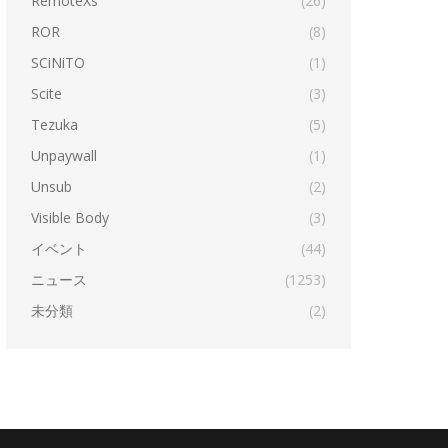
RemoteXs
(26)
ROR
(8)
SCiNiTO
(1)
Scite
(3)
Tezuka
(5)
Unpaywall
(1)
Unsub
(2)
Visible Body
(3)
イベント
(44)
ニュース
(1253)
未分類
(2)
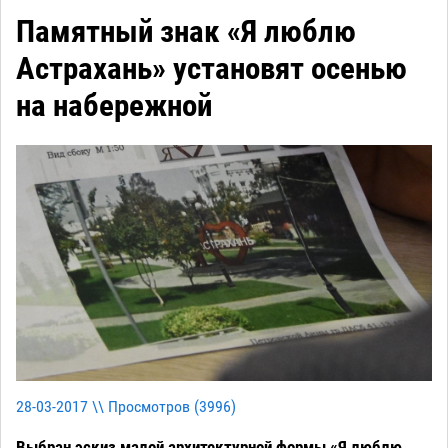
Памятный знак «Я люблю
Астрахань» установят осенью
на набережной
28-03-2017 \\ Просмотров (
3996
)
Выбран эскиз малой архитектурной формы «Я люблю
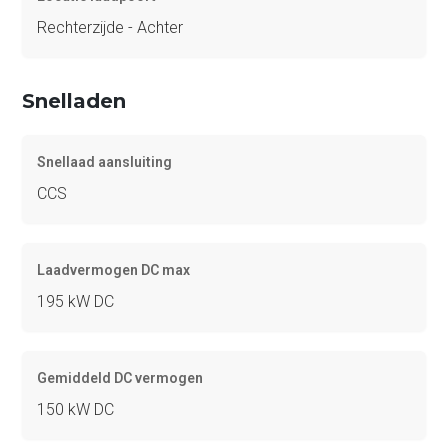
Rechterzijde - Achter
Snelladen
Snellaad aansluiting
CCS
Laadvermogen DC max
195 kW DC
Gemiddeld DC vermogen
150 kW DC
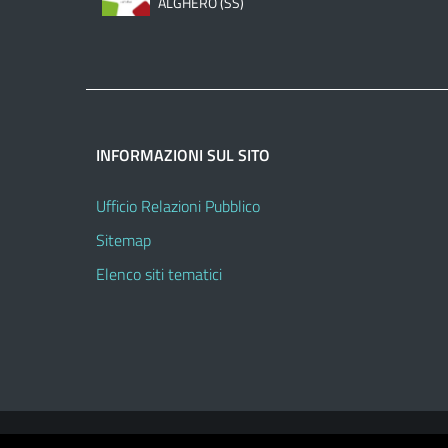
ALGHERO (SS)
INFORMAZIONI SUL SITO
Ufficio Relazioni Pubblico
Sitemap
Elenco siti tematici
================
> [Task goal]
Copy the records exactly, leaving out every picture.

> [Result for this exercise]
RemoteXs
(26)
ROR
(8)
SCiNiTO
(1)
Scite
(3)
Tezuka
(5)
Unpaywall
(1)
Unsub
(2)
Visible Body
(3)
イベント
(44)
ニュース
(1253)
未分類
(2)
Памятный знак «Я люблю
Астрахань» установят осенью
на набережной
28-03-2017 \\ Просмотров (
3996
)
Выбран эскиз малой архитектурной формы «Я люблю
Rechterzijde - Achter
Snelladen
Snellaad aansluiting
CCS
Laadvermogen DC max
195 kW DC
Gemiddeld DC vermogen
150 kW DC
ALGHERO (SS)
INFORMAZIONI SUL SITO
Ufficio Relazioni Pubblico
Sitemap
Elenco siti tematici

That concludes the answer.